Home for the next 24 hours was a brushy nook along the marsh bank. Trees and brush, tiny clearings for tents and the portable shower and the stand-alone toilet with its pit and shovel. I must say it is a quite enjoyable little interlude to sit comfortably in your own small clearing, happily peeing into a hole that you and your fellow campers will fill one small shovel at a time over the duration of your stay. Occasionally one of the roaming cows puzzles over your activities for a moment and then ambles away.
Our tents and dining table were already set up as the mokoros with the camping gear had come directly to the site while our personal polers had stopped to explain the flora and fauna of the marshes along the way. The chef had prepared a just-right lunch for us. Not too filling but still substantial with sandwiches, salad, cookies and drinks. The white bread in Botswana is very good with weight and chewiness and taste.

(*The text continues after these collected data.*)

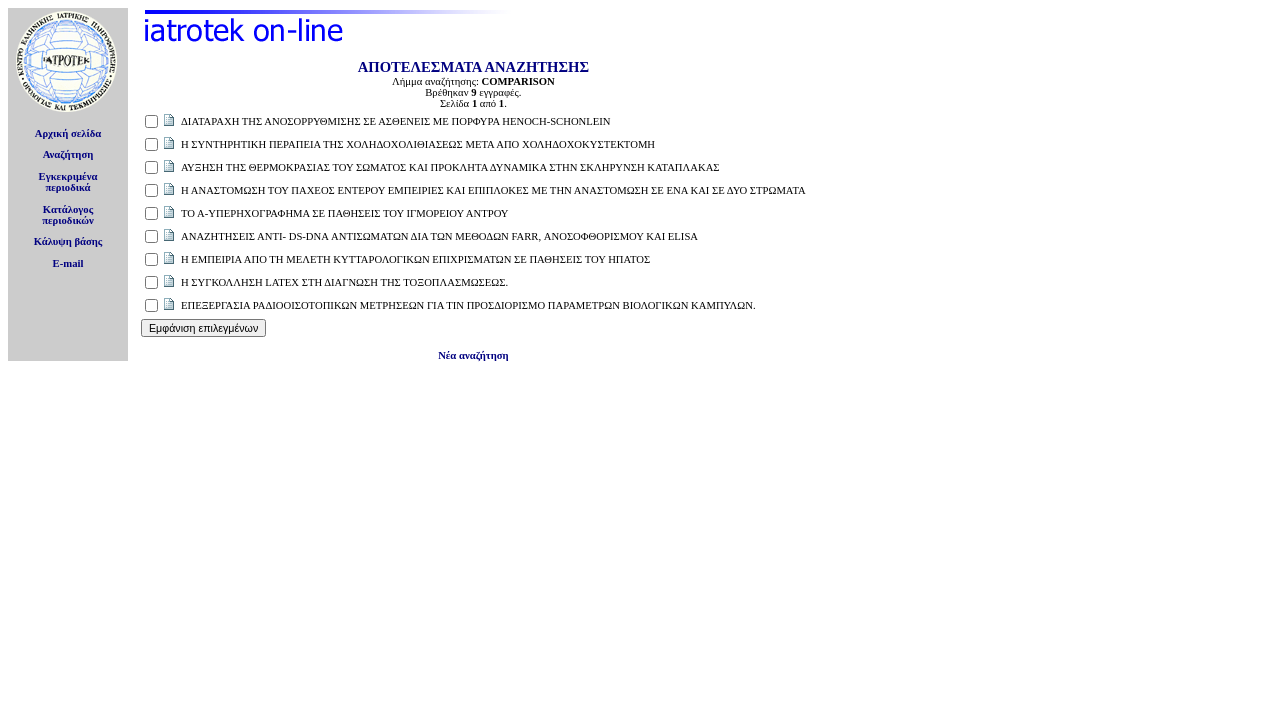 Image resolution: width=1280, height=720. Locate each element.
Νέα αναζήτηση (473, 355)
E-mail (68, 263)
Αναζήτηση (68, 154)
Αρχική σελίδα (68, 133)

There is a bit of a problem with an afternoon siesta since the tents are too hot and there are no comfortable chairs, ground covers or hammocks. So before our mokoro ride to the hippo lagoon we just sat on logs and told tall tales. Well, the boys did, Teresa and I served in the necessary posts of listeners. The youngest generation always enjoys their dad’s and uncle’s tales of their mildly wild Albuquerque boyhoods.
The afternoon visit to the big bad hippos was just the smallest bit of scary. While we had almost total faith in our polers’ knowledge, abilities and experience, sitting in the flimsy dugouts not so many yards away from snorting diving mean-faced hippopotami did inspire intense moments of vulnerability—at least from Teresa and me, and Steven admits to a moment or as well.
But safely back to base camp and a very fine dinner of tomato-based stew with chicken, carrots, celery, potatoes; sautéed veggies; Mediterranean salad and the smoothest of red and white wines. Calvin, our chef, accepted our surprised and grateful compliments with grace and jokes. And this all led to an evening around the campfire telling riddles; the staff trying to top the campers and generally winning.
We all slept surprisingly well in our hot little camping tents with mats and minimal bedding and no toilet nearby. A big creature snorted and clumped about the tents at night, drowning out family snorer par excellence. Odd how it didn’t frighten any of us—just seemed like what should happen on a night in the Okavango Delta! Our guides told us it was probably a baby hippo. Not those darn baby hippos up at night again we said.
Great report and pictures! what a better way to return to the basics of life and get rid of what’s so not important..PS. Will I ever be ready to do so again?
Lions….and HIPPOS…AND CROCS…oh my. This is a bit too primitive for me. However, the other camp was much better. I think the toilet in the cleaning was a bit much for me. I have visions…not nice ones….of concentrating on doing my business while a not very friendly lion is creeping up behind me….oh my!